* WHAT YOU SHOULD DO
Answer with a single number stating how many lines of the entries below include the string "DJKI".

++++++

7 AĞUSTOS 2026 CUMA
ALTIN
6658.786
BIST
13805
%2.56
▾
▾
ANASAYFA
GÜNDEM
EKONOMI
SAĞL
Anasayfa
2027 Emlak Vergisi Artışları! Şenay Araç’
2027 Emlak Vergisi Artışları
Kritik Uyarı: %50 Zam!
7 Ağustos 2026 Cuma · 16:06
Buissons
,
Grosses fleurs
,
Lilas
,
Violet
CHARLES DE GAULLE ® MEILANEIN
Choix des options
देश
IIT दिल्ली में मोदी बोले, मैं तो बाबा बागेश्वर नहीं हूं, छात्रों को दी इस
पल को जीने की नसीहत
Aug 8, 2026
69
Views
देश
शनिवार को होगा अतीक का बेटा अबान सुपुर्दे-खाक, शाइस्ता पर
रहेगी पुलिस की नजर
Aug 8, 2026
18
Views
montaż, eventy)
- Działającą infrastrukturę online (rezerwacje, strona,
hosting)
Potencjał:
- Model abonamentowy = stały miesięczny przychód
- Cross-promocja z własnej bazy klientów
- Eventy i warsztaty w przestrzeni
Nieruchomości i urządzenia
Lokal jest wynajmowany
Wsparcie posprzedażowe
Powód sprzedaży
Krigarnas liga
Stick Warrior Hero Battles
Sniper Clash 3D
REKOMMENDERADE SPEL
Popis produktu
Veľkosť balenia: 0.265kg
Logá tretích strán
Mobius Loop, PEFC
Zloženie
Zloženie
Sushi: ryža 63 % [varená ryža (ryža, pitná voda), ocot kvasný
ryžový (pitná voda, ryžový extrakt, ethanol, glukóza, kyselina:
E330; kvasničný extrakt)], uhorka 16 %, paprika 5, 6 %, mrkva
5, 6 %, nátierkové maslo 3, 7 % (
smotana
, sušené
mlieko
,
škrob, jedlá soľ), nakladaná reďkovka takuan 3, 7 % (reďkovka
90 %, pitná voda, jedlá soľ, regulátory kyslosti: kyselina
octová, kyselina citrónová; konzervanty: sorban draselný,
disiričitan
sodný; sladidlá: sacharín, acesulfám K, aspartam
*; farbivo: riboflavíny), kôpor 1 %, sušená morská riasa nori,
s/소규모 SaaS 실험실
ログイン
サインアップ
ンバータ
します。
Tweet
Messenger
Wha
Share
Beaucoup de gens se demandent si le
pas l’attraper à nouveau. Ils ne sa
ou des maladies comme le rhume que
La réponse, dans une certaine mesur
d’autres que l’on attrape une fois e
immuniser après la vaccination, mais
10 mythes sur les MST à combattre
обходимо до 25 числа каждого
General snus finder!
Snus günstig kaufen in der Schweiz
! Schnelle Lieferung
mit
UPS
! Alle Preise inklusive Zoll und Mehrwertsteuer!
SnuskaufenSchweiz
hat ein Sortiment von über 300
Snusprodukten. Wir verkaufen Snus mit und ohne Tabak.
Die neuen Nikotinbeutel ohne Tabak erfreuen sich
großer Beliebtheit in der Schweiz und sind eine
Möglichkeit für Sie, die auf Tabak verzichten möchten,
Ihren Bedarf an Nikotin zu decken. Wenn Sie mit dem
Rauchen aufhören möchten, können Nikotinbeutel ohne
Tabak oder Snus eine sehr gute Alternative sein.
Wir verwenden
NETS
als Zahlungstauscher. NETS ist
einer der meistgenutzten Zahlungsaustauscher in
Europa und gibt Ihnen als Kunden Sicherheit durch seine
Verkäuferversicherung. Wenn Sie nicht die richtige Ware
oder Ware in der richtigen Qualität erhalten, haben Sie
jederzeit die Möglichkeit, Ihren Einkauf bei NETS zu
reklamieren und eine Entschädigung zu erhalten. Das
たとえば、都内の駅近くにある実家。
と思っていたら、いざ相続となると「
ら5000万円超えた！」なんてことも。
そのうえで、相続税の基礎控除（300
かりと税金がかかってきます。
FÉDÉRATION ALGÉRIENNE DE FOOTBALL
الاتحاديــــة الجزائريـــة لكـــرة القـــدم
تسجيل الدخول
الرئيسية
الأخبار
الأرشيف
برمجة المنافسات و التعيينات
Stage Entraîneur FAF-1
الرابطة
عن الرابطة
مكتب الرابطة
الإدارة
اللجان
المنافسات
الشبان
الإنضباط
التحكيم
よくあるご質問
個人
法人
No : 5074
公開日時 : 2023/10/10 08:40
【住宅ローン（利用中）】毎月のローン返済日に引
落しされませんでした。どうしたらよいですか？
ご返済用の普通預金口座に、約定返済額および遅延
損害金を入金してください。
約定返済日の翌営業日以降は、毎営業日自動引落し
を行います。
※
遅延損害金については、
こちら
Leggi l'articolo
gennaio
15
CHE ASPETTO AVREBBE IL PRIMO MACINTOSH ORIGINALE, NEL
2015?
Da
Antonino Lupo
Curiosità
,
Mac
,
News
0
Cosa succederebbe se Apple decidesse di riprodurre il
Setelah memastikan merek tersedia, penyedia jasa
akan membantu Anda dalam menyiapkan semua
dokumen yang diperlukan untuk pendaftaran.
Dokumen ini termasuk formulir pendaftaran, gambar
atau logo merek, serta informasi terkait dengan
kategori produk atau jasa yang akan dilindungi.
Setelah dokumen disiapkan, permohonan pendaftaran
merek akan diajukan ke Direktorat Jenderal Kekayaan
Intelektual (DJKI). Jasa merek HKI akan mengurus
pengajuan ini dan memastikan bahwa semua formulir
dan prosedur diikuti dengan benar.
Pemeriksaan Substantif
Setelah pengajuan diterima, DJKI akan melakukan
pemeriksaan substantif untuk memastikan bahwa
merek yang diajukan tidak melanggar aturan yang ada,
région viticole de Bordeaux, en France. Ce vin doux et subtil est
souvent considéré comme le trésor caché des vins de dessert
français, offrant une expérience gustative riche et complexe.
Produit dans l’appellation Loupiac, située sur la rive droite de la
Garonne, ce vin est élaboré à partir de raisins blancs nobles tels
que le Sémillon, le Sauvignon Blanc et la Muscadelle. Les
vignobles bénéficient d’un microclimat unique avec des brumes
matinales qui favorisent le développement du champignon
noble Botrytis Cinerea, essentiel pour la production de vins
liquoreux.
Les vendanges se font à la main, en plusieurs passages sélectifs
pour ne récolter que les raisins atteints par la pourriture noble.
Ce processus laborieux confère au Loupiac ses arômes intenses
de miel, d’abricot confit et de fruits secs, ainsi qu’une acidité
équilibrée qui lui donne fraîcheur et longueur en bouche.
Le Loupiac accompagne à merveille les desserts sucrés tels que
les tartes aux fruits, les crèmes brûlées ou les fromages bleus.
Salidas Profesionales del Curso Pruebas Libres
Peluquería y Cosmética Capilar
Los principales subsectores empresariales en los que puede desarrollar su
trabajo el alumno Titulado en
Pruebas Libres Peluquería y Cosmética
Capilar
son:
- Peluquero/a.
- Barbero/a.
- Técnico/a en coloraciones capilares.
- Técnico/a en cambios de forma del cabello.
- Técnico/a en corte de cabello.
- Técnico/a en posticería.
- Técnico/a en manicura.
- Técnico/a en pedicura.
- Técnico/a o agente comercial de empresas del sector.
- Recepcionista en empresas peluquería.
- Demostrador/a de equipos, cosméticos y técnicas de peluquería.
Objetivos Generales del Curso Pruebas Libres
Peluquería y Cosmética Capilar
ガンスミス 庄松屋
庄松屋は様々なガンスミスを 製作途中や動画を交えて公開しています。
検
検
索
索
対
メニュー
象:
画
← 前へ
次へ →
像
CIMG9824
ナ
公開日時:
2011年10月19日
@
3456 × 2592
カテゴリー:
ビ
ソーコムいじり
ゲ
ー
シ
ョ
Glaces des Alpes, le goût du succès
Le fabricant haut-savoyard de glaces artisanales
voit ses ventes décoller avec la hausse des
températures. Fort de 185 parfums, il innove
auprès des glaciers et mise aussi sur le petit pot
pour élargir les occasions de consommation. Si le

++++++

* RESPONSE
2